[DATA TO USE]:
•••••

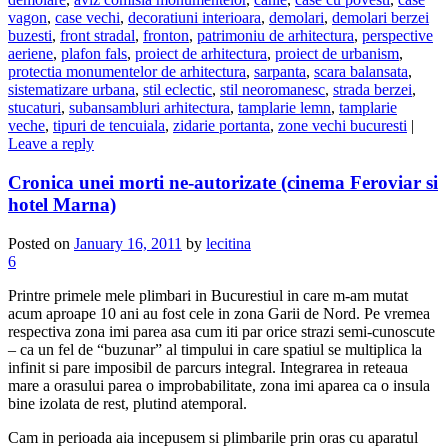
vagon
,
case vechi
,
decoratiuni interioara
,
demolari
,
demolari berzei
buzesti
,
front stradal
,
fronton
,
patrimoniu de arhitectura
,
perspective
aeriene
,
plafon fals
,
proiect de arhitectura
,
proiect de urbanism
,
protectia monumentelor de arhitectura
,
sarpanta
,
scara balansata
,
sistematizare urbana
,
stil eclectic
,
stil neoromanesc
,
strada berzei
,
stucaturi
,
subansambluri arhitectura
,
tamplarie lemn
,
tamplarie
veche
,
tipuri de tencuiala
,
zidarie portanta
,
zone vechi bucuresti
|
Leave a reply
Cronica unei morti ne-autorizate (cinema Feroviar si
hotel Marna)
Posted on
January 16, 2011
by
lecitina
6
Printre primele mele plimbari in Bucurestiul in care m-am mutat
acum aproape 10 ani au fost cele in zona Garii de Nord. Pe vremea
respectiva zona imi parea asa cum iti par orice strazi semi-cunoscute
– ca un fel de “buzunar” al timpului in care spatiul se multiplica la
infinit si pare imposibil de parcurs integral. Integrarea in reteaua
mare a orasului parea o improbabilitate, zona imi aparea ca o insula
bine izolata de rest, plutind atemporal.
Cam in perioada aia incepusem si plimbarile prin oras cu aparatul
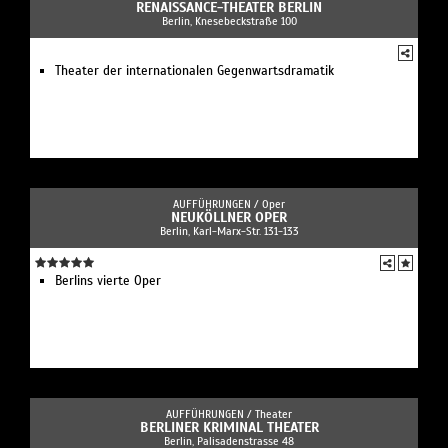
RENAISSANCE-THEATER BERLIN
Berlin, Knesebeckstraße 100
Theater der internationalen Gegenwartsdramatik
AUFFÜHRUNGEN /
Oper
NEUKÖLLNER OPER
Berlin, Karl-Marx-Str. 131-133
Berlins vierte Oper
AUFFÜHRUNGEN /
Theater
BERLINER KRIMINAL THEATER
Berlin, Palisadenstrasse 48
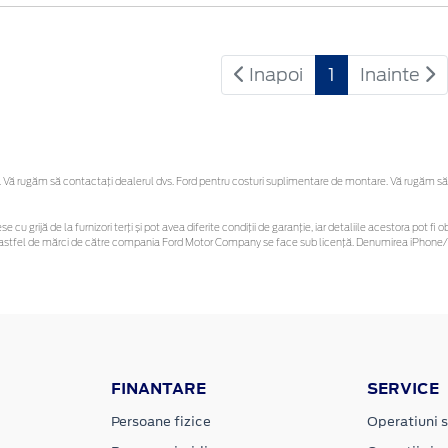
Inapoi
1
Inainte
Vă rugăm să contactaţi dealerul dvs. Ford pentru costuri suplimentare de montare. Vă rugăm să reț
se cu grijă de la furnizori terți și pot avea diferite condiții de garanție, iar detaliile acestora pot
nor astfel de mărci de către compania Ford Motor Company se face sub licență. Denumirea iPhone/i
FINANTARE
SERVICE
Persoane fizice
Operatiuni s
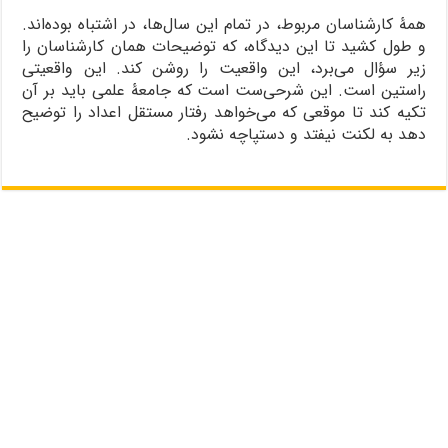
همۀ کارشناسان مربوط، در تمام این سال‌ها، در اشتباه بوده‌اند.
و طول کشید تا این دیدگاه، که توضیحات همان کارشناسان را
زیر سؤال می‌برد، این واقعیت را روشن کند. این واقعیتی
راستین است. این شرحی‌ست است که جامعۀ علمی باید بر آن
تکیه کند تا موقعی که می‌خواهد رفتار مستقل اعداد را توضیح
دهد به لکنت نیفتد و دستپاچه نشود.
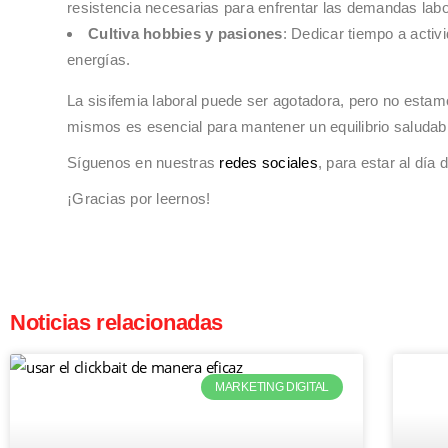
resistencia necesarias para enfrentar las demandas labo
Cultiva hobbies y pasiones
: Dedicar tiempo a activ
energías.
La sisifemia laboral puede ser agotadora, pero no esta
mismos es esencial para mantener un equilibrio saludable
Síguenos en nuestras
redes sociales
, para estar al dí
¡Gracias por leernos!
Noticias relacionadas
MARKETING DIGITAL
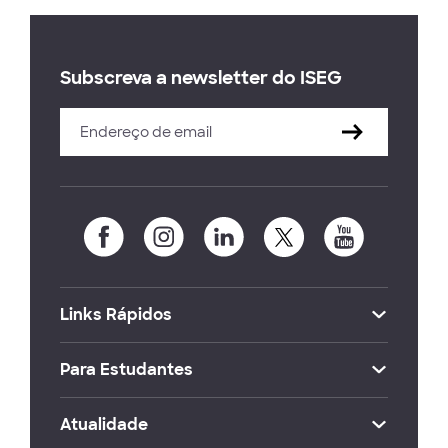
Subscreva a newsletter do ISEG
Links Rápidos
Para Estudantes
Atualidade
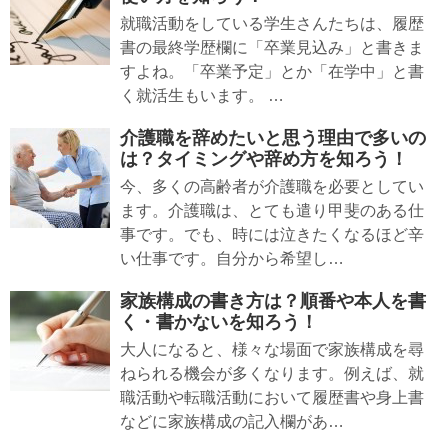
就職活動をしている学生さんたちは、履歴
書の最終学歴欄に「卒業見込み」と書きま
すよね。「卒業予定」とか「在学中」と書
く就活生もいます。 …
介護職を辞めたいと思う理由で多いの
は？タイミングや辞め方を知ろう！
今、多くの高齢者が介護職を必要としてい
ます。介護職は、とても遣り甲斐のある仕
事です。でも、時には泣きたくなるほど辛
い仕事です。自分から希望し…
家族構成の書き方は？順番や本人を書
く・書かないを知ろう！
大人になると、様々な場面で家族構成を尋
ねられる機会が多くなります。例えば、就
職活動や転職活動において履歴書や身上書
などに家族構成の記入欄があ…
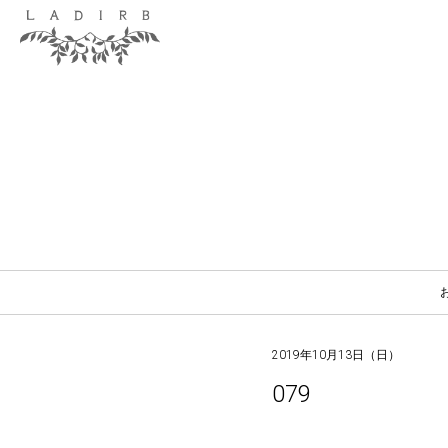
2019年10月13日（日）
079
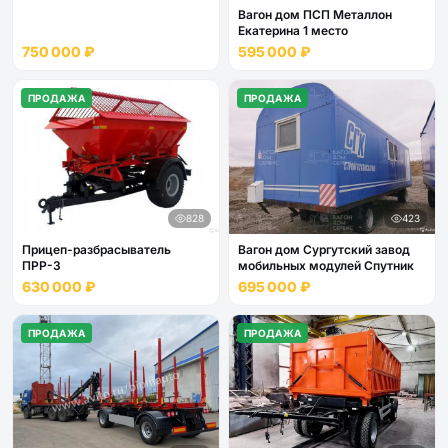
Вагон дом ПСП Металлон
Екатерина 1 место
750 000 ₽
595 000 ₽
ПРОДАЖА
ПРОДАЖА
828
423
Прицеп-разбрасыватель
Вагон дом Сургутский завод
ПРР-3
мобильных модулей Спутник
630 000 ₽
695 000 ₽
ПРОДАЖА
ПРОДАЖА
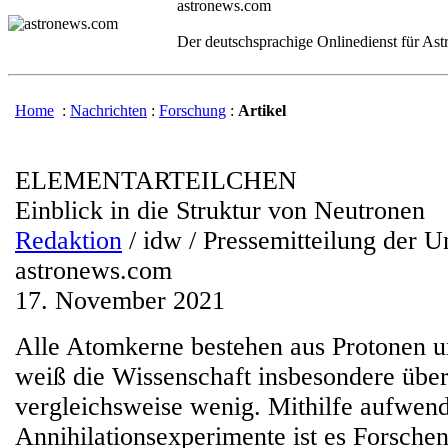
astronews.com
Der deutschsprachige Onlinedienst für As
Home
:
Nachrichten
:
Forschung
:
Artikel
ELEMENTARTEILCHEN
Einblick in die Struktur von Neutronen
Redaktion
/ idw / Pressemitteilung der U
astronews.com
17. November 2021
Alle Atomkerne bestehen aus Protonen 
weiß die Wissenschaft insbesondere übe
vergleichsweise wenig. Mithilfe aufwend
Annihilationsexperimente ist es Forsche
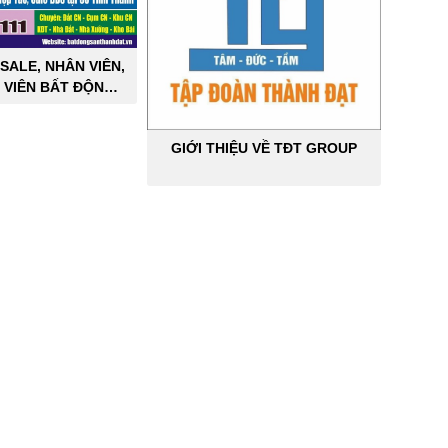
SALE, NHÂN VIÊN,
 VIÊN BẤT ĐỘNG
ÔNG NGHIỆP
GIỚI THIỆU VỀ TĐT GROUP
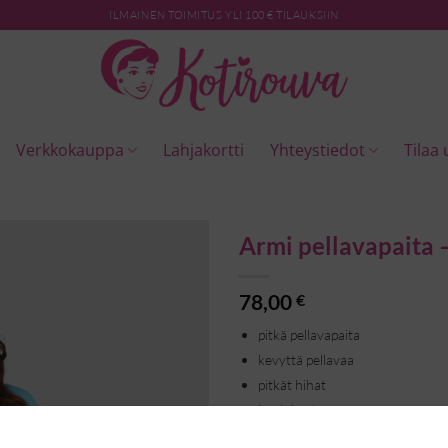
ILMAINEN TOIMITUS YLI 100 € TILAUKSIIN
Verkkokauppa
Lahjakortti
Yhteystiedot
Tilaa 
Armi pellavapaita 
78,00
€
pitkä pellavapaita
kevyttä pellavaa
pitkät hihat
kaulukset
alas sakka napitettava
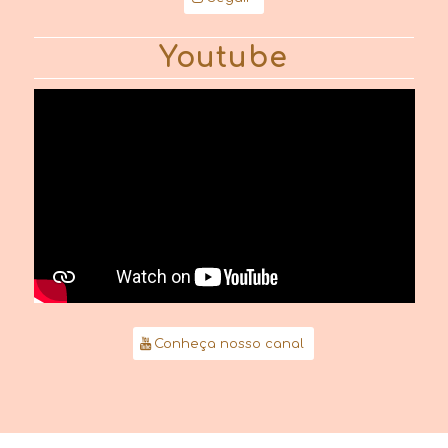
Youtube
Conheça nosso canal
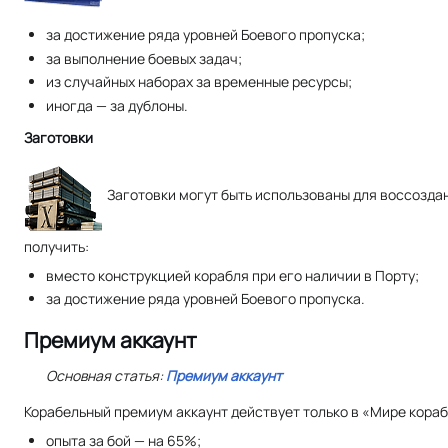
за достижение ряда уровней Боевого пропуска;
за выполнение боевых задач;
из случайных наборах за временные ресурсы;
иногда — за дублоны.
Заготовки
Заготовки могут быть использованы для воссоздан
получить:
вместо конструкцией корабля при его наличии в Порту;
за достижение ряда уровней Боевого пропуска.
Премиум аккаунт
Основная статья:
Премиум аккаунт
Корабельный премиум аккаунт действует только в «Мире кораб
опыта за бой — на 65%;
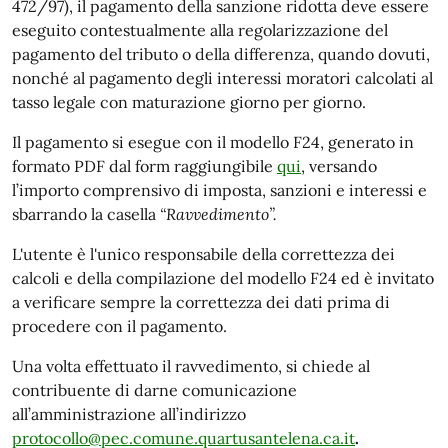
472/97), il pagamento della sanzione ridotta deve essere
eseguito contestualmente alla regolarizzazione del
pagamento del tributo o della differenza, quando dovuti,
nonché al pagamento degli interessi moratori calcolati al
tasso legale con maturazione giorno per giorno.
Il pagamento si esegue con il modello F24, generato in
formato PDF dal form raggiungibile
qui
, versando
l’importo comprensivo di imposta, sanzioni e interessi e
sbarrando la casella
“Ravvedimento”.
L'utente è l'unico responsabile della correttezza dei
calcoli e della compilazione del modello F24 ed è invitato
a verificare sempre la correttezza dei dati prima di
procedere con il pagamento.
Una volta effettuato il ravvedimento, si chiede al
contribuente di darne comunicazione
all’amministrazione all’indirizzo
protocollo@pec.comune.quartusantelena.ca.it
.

•••••

[WORK TASK]:
Using the listing above, locate the lines that hold "proiect" and copy each one.

[PROBLEM SOLUTION]:
proiect de arhitectura
proiect de urbanism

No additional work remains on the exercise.